Centre may increase age limit for Atal pension scheme
The Centre is planning to raise the maximum age limit for entering the Atal Pension Yojana (APY) from 40 to 50 years. There is also a plan to add more slabs in the scheme in order to make it more attractive.
At present, the maximum guaranteed pension in the scheme is Rs 5,000 per month. The government is actively considering adding more slabs. Accordingly, the highest slab could be up to Rs 10,000, said a source.
The scheme was launched by Prime Minister Narendra Modi in 2015. The highest contributing state is Uttar Pradesh, with 11.41 APY account, followed by Bihar and Tamil Nadu—8.87 lakh and 6.60 lakh subscribers, respectively. The earlier pension scheme, Swavalamban, was merged with the APY.
The government is also planning to increase the age limit for the scheme. Currently, the minimum age of joining the scheme is 18 years and maximum is 40 years. There is a move to increase this age limit up to 50 years so that more and more people join the scheme and benefit. However, those joining at an advanced age will have to pay higher contributions.

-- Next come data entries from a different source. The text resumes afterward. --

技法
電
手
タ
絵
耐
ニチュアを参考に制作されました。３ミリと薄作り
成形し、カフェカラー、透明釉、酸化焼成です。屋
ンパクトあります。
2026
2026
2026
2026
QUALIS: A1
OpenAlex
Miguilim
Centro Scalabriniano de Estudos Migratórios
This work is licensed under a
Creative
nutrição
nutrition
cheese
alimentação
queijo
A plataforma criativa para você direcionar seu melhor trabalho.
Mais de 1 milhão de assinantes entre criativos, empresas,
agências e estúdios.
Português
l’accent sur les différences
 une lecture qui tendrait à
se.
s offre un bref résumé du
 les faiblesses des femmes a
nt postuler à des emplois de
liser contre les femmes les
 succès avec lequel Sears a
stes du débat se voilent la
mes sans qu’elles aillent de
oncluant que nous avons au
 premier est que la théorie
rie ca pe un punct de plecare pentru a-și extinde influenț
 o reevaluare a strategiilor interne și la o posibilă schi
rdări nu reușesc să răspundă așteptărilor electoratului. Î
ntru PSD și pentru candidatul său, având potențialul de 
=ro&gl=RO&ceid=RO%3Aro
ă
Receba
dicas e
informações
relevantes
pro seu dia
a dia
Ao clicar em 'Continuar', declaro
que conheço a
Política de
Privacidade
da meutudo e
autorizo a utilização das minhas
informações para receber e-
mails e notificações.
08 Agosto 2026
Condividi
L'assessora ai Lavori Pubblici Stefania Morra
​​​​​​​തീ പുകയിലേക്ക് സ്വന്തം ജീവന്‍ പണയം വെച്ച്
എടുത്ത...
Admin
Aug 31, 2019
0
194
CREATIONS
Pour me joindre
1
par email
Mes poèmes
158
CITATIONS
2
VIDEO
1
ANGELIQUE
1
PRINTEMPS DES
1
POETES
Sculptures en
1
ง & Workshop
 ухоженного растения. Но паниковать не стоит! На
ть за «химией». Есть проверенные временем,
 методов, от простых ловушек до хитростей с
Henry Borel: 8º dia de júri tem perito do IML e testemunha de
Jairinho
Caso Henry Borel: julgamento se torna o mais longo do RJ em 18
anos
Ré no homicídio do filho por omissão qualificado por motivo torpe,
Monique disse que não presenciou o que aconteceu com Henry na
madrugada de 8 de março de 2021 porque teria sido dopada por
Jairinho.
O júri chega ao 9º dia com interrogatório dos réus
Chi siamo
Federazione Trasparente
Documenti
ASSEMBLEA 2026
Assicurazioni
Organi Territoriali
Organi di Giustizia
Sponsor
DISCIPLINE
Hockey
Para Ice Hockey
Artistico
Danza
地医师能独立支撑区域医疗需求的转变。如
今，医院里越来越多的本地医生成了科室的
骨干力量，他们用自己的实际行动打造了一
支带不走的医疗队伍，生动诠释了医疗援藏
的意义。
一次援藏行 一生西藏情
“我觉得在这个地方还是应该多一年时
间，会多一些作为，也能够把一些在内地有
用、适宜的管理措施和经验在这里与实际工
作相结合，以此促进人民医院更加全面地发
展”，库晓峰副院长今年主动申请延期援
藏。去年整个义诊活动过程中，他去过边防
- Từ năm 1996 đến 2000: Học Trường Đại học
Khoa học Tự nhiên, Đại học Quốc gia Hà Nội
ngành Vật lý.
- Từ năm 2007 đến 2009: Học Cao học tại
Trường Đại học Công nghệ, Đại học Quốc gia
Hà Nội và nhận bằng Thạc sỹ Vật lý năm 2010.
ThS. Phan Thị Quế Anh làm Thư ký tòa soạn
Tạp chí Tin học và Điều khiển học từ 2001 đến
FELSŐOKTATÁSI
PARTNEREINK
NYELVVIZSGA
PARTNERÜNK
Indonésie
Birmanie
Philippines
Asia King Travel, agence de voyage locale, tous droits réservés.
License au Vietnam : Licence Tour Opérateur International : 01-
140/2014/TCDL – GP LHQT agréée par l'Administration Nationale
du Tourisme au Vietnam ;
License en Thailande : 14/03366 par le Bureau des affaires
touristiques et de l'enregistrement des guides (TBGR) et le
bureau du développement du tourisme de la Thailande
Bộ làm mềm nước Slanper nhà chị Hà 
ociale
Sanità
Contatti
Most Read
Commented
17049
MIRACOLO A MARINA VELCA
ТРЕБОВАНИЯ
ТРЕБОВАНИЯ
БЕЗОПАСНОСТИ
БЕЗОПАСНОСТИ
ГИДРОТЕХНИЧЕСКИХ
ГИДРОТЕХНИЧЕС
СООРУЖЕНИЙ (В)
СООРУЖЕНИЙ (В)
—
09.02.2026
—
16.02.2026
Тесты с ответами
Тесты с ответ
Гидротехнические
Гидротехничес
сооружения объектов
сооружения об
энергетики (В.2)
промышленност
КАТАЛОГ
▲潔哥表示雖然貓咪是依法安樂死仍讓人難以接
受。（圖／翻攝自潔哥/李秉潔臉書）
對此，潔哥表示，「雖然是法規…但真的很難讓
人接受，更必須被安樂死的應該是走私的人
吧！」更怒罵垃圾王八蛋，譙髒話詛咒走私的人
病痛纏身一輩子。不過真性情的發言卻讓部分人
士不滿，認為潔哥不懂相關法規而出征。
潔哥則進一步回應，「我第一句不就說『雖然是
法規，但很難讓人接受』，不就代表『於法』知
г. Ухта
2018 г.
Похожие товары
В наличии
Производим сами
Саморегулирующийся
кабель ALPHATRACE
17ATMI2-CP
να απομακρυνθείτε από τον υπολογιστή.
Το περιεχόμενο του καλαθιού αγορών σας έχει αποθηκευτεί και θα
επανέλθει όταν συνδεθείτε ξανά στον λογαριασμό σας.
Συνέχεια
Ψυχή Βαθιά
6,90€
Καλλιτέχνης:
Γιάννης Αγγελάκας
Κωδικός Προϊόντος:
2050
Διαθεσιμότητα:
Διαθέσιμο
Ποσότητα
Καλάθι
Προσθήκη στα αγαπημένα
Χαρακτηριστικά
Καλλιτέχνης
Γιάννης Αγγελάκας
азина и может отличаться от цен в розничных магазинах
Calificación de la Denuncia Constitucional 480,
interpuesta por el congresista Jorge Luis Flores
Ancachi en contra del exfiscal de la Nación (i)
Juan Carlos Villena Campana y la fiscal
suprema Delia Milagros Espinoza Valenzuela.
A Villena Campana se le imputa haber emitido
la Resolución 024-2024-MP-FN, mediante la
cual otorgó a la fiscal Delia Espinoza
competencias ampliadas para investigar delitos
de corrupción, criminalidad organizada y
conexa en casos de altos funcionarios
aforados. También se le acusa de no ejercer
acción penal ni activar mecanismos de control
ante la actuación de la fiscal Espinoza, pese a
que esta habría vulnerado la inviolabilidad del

This is to be noted that the government recently raised the maximum age limit from 60 to 65 years for joining the National Pension Scheme (NPS), another pension scheme.
The subscriber base under the scheme, under the eye of Pension Fund Regulatory and Development Authority (PFRDA), has reached about 81 lakh. The authority has taken various initiatives for expanding its outreach and easing the operations under the scheme, which include online facility to view statement of account and ePRAN (Permanent Retirement Account Number) card for easy access of account of APY subscribers.
The scheme became operational from June 2015 and is available to all citizens of India in the age group of 18-40 years. Under the scheme, a subscriber would receive a minimum guaranteed pension of Rs 1,000 to Rs 5,000 per month, depending upon his contribution, from the age of 60 years. The same pension is paid to the spouse of the subscriber and on the demise of both the subscriber and the spouse, the accumulated pension wealth is returned to the nominee. The APY scheme follows the same investment pattern as applicable to the National Pension Scheme (NPS) contribution of Central government employees. According to an official, about 233 banks and department of Post are involved with the implementation of the scheme. Besides that, quite a few banks are sourcing subscribers through their internet banking portals in a paperless environment.